How to Thrive During a Transition Phase
Transition phases are those points in your life when you’re stuck between two states of equilibrium; maybe you’ve just graduated and looking for a job, maybe you’ve been let go from your previous job and looking for another, maybe you’ve quit your job and working on a new business.
It’s nice to read all those headlines about the lawyer who quit his job and became an aerobics instructor, or the CEO who quit to write a book, but these stories fail to give a realistic expectation of what really went on; the fear and anxiety that haunts a budding business owner, or having to ask someone that you need to sleep in their cupboard, or the humiliation of going to your sibling and asking for money.
So here’s a few things I’ve learned:
- Have a checklist of things that need to be done if you ever lose your job. This is something you do even if you’re in a safe position, because if something like that happens (God forbid), it’s hard to have the presence of mind to think things through. To come up with a checklist, ask friends who were in a similar situation. For example, if you’re going to move to a new country and disconnect your current phone, then remember to remove your phone from all the two-step verification on websites such as gmail and twitter. I know someone who lost access to their account because of this.
- Get some runway. Again, this is something that needs to be done while you’re still in a job.
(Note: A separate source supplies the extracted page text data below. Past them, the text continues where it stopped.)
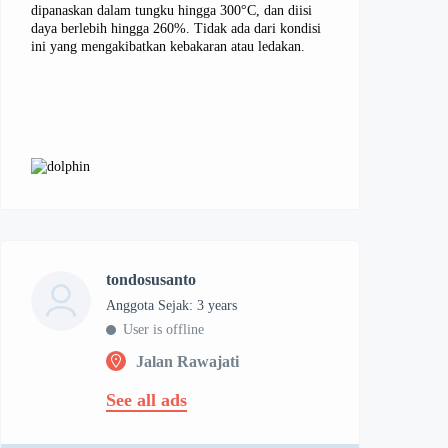
dipanaskan dalam tungku hingga 300°C, dan diisi
daya berlebih hingga 260%. Tidak ada dari kondisi
ini yang mengakibatkan kebakaran atau ledakan.
tondosusanto
Anggota Sejak: 3 years
User is offline
Jalan Rawajati
See all ads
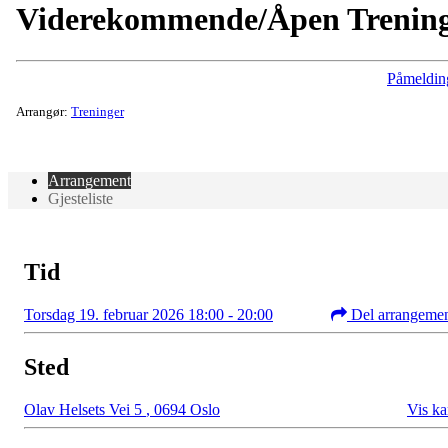
Viderekommende/Åpen Trenin
Påmeldin
Arrangør:
Treninger
Arrangement
Gjesteliste
Tid
Torsdag 19. februar 2026 18:00 - 20:00
Del arrangeme
Sted
Olav Helsets Vei 5
,
0694 Oslo
Vis ka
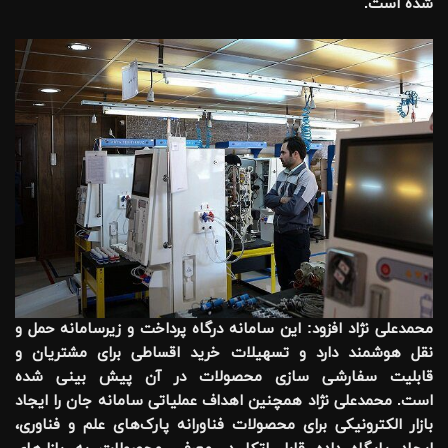
شده است.
محمدعلی نژاد افزود: این سامانه درگاه پرداخت و زیرسامانه حمل و
نقل هوشمند دارد و تسهیلات خرید اقساطی برای مشتریان و
قابلیت سفارشی سازی محصولات در آن پیش بینی شده
است. محمدعلی نژاد همچنین اهداف عملیاتی سامانه جان را ایجاد
بازار الکترونیکی برای محصولات فناورانه پارک‌های علم و فناوری،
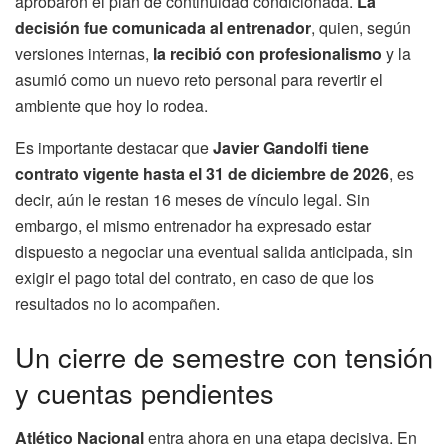
aprobaron el plan de continuidad condicionada.
La
decisión fue comunicada al entrenador
, quien, según
versiones internas,
la recibió con profesionalismo
y la
asumió como un nuevo reto personal para revertir el
ambiente que hoy lo rodea.
Es importante destacar que
Javier Gandolfi tiene
contrato vigente hasta el 31 de diciembre de 2026
, es
decir, aún le restan 16 meses de vínculo legal. Sin
embargo, el mismo entrenador ha expresado estar
dispuesto a negociar una eventual salida anticipada, sin
exigir el pago total del contrato, en caso de que los
resultados no lo acompañen.
Un cierre de semestre con tensión
y cuentas pendientes
Atlético Nacional
entra ahora en una etapa decisiva. En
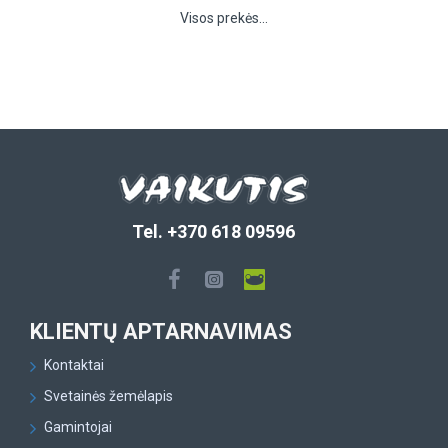
Visos prekės...
Tel. +370 618 09596
KLIENTŲ APTARNAVIMAS
Kontaktai
Svetainės žemėlapis
Gamintojai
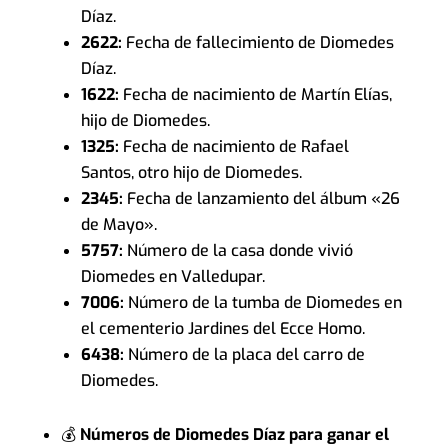
Díaz.
2622:
Fecha de fallecimiento de Diomedes
Díaz.
1622:
Fecha de nacimiento de Martín Elías,
hijo de Diomedes.
1325:
Fecha de nacimiento de Rafael
Santos, otro hijo de Diomedes.
2345:
Fecha de lanzamiento del álbum «26
de Mayo».
5757:
Número de la casa donde vivió
Diomedes en Valledupar.
7006:
Número de la tumba de Diomedes en
el cementerio Jardines del Ecce Homo.
6438:
Número de la placa del carro de
Diomedes.
💰
Números de Diomedes Díaz para ganar el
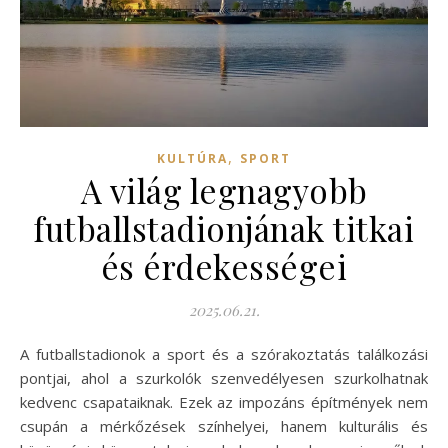
,
KULTÚRA
SPORT
A világ legnagyobb
futballstadionjának titkai
és érdekességei
2025.06.21.
A futballstadionok a sport és a szórakoztatás találkozási
pontjai, ahol a szurkolók szenvedélyesen szurkolhatnak
kedvenc csapataiknak. Ezek az impozáns építmények nem
csupán a mérkőzések színhelyei, hanem kulturális és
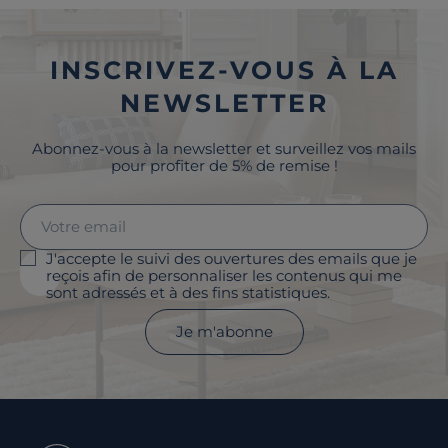
INSCRIVEZ-VOUS À LA
NEWSLETTER
Abonnez-vous à la newsletter et surveillez vos mails
pour profiter de 5% de remise !
J'accepte le suivi des ouvertures des emails que je
reçois afin de personnaliser les contenus qui me
sont adressés et à des fins statistiques.
Je m'abonne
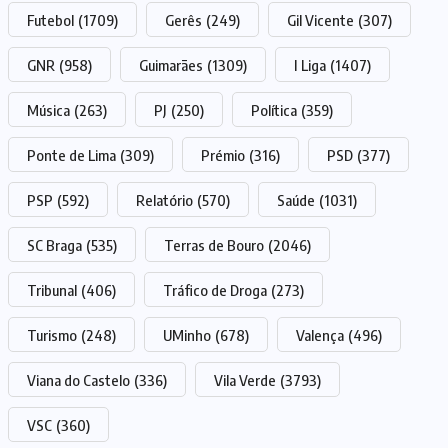
Futebol
(1709)
Gerês
(249)
Gil Vicente
(307)
GNR
(958)
Guimarães
(1309)
I Liga
(1407)
Música
(263)
PJ
(250)
Política
(359)
Ponte de Lima
(309)
Prémio
(316)
PSD
(377)
PSP
(592)
Relatório
(570)
Saúde
(1031)
SC Braga
(535)
Terras de Bouro
(2046)
Tribunal
(406)
Tráfico de Droga
(273)
Turismo
(248)
UMinho
(678)
Valença
(496)
Viana do Castelo
(336)
Vila Verde
(3793)
VSC
(360)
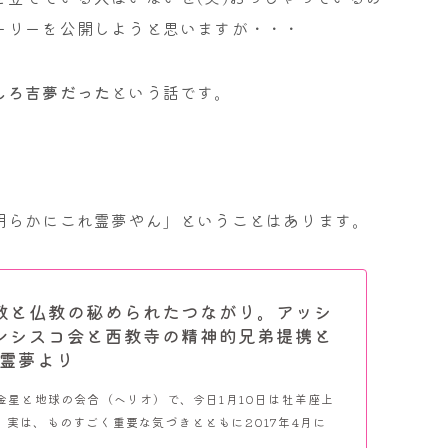
ーリーを公開しようと思いますが・・・
しろ吉夢だった
という話です。
明らかにこれ霊夢やん」ということはあります。
教と仏教の秘められたつながり。アッシ
ンシスコ会と西教寺の精神的兄弟提携と
の霊夢より
は金星と地球の会合（ヘリオ）で、今日1月10日は牡羊座上
。実は、ものすごく重要な気づきとともに2017年4月に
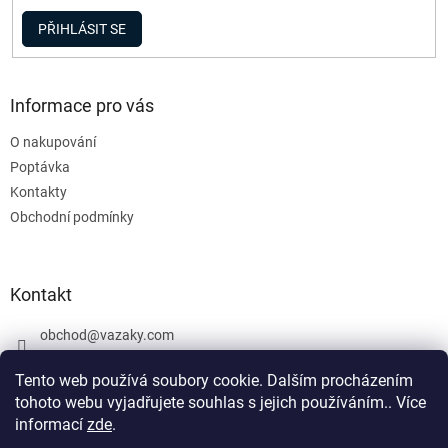
PŘIHLÁSIT SE
Informace pro vás
O nakupování
Poptávka
Kontakty
Obchodní podmínky
Kontakt
obchod
@
vazaky.com
737 540 392
Tento web používá soubory cookie. Dalším procházením
tohoto webu vyjadřujete souhlas s jejich používáním.. Více
informací
zde
.
U zboží které není skladem nemůžeme zaručit přesný termín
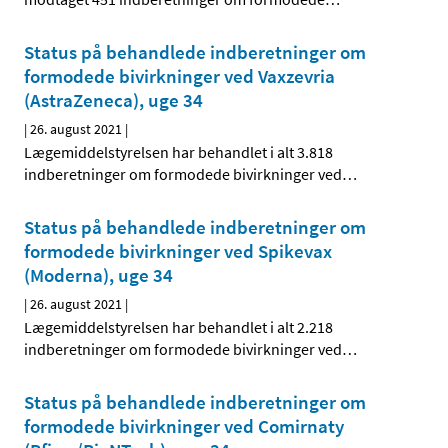
Status på behandlede indberetninger om
formodede bivirkninger ved Vaxzevria
(AstraZeneca), uge 34
|
26. august 2021
|
Lægemiddelstyrelsen har behandlet i alt 3.818
indberetninger om formodede bivirkninger ved
…
Status på behandlede indberetninger om
formodede bivirkninger ved Spikevax
(Moderna), uge 34
|
26. august 2021
|
Lægemiddelstyrelsen har behandlet i alt 2.218
indberetninger om formodede bivirkninger ved
…
Status på behandlede indberetninger om
formodede bivirkninger ved Comirnaty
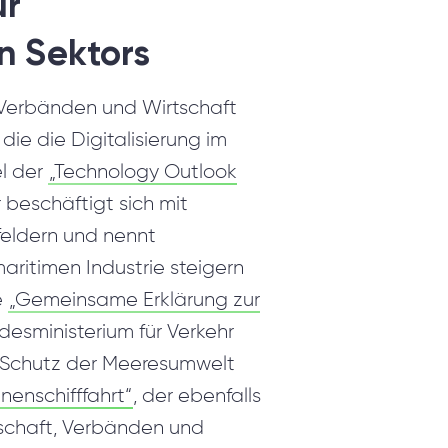
ur
n Sektors
g, Verbänden und Wirtschaft
ie die Digitalisierung im
el der
„Technology Outlook
 beschäftigt sich mit
feldern und nennt
aritimen Industrie steigern
e
„Gemeinsame Erklärung zur
esministerium für Verkehr
n Schutz der Meeresumwelt
nenschifffahrt“
, der ebenfalls
schaft, Verbänden und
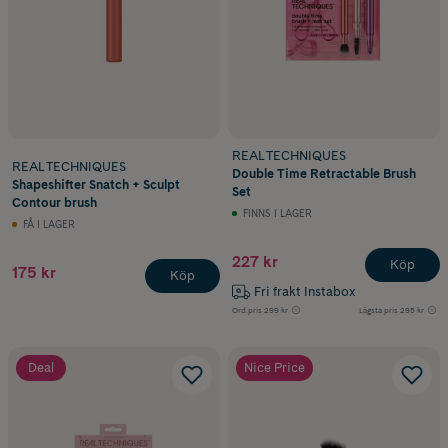
REAL TECHNIQUES
REAL TECHNIQUES
Double Time Retractable Brush
Shapeshifter Snatch + Sculpt
Set
Contour brush
FINNS I LAGER
FÅ I LAGER
227 kr
Köp
175 kr
Köp
Fri frakt Instabox
Ord.pris
299 kr
Lägsta pris
295 kr
Deal
Nice Price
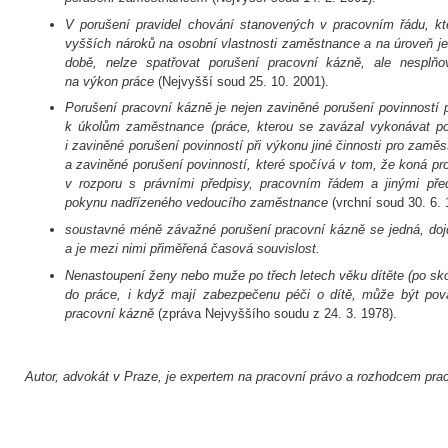
V porušení pravidel chování stanovených v pracovním řádu, kt
vyšších nároků na osobní vlastnosti zaměstnance a na úroveň j
době, nelze spatřovat porušení pracovní kázně, ale nesplň
na výkon práce
(Nejvyšší soud 25. 10. 2001).
Porušení pracovní kázně je nejen zaviněné porušení povinností p
k úkolům zaměstnance (práce, kterou se zavázal vykonávat po
i zaviněné porušení povinností při výkonu jiné činnosti pro zaměst
a zaviněné porušení povinností, které spočívá v tom, že koná pr
v rozporu s právními předpisy, pracovním řádem a jinými pře
pokynu nadřízeného vedoucího zaměstnance
(vrchní soud 30. 6.
soustavné méně závažné porušení pracovní kázně se jedná, dojd
a je mezi nimi přiměřená časová souvislost.
Nenastoupení ženy nebo muže po třech letech věku dítěte (po sk
do práce, i když mají zabezpečenu péči o dítě, může být pov
pracovní kázně
(zpráva Nejvyššího soudu z 24. 3. 1978).
Autor, advokát v Praze, je expertem na pracovní právo a rozhodcem pra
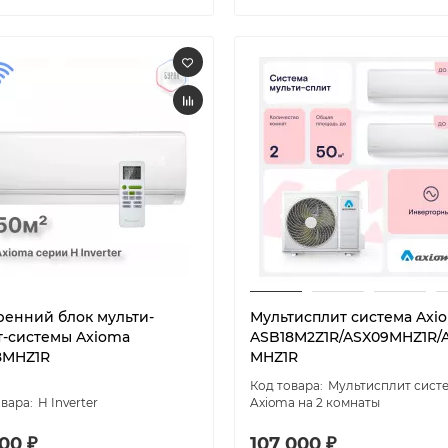
ренний блок мульти-
Мультисплит система Axi
т-системы Axioma
ASB18M2Z1R/ASX09MHZ1R/
8MHZ1R
MHZ1R
Мультисплит сист
H Inverter
Axioma на 2 комнаты
00 ₽
107 000 ₽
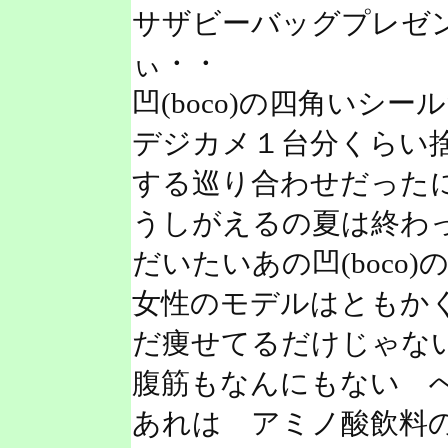
サザビーバッグプレゼ
ぃ・・
凹(boco)の四角いシ
デジカメ１台分くらい
する巡り合わせだった
うしがえるの夏は終わ
だいたいあの凹(boco)
女性のモデルはともか
だ痩せてるだけじゃな
腹筋もなんにもない 
あれは アミノ酸飲料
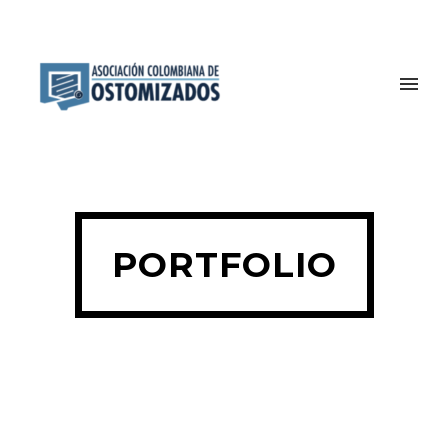
PORTFOLIO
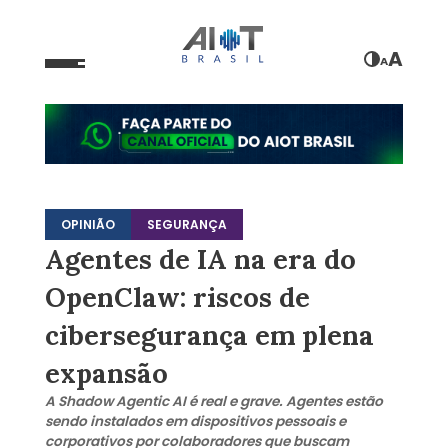
A
A
OPINIÃO
SEGURANÇA
Agentes de IA na era do
OpenClaw: riscos de
cibersegurança em plena
expansão
A Shadow Agentic AI é real e grave. Agentes estão
sendo instalados em dispositivos pessoais e
corporativos por colaboradores que buscam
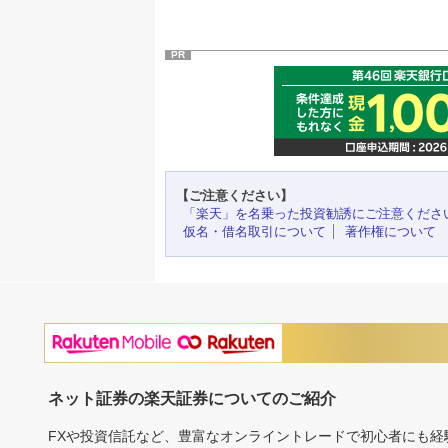
PR
【ご注意ください】
「楽天」を名乗った投資勧誘にご注意くださ
仮名・借名取引について
著作権について
ネット証券の楽天証券についてのご紹介
FXや投資信託など、豊富なオンライントレードで初心者にも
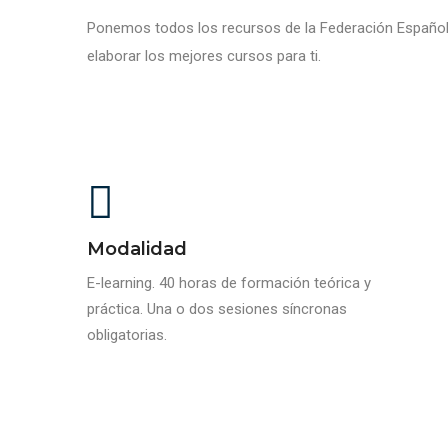
Ponemos todos los recursos de la Federación Española
elaborar los mejores cursos para ti.
Modalidad
E-learning. 40 horas de formación teórica y
práctica. Una o dos sesiones síncronas
obligatorias.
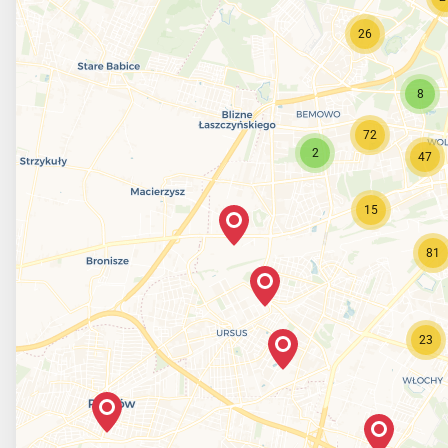
26
8
72
2
47
15
81
23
Lower your expenses and save money for rainy days. You really don’t want to get stuck in a situation where you don’t know where your next meal is going to come from.
- Be practical. If you’re in a transition phase and have no financial runway, then hustle to get a job — any job — to survive. Because most of my circle is middle class, the thing that I hear most is, “I’m not going to take that job because it’s not located in XYZ, or the pay is too low, or it’s way beneath me.” Of course, the people who say things like that are usually comfortable because their parents bear the brunt of their transition phase. But even if the situation is not ideal — location/moneywise- taking the job means you’ll be in the job market and you’ll have a chance to connect with more people from your field. Also, pay that’s too low is much better than zero pay.
- Don’t go at it alone. It’s easy to isolate yourself because you feel like a failure when you’re in such a situation especially when all your friends are settled in good jobs. But just because you failed at something doesn’t make you a failure. This is definitely not the time to isolate yourself. Reach out to people, and let them know what you’re looking for.
- Build more relationships. The biggest gift that a transition state usually gives you is time. Use the time to build more relationships by adding value to other people’s lives. Propose to do things for free, run errands, help them in any way, teach their kids. Build skills and freelance. But of course, don’t get into it with any expectations because that’s a sure way to get disappointed.
- Read The Obstacle Is the Way on how to build the mental fortitude because you really need it at this stage. Managing your emotions and expectations is huge here, and as much as I would love to summarize it here, Ryan Holiday did a pretty good job there.
- Work. There’s a definition of work I heard once that I liked; work is anything where you add value to. The minimum entry is so low, anything you do qualifies. This could be you publishing a blog post, or recording a podcast. It could mean having a conversation with someone and trying to add value to their life, or sharing a book with someone you’re sure they’ll love. By that definition, I find myself working full-time despite not having a salary at the end of the month, and that’s okay, because my time hasn’t been wasted.
- The Daily Practice. This idea was propagated by James Altucher, author of Choose yourself and Reinvent Yourself. The idea of the daily practice is simple; improving yourself in four areas, physical, emotional, mental and spiritual. The whole post is here.
Finally, remember to wake up and smell the roses. Use your newly given freedom and space to do something interesting with your life. If you’ve always been upset that you never found your passion in life, then start by following your curiosities, take an online course on Udemy, or start a blog on hostgator and see where your creativity takes you.